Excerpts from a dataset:
⁂

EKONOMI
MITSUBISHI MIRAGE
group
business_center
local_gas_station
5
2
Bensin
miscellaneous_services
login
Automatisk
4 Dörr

⁂

When you reach the line containing "business_center" in the data above, retype it and each line after it through the final one, exactly as written.

business_center
local_gas_station
5
2
Bensin
miscellaneous_services
login
Automatisk
4 Dörr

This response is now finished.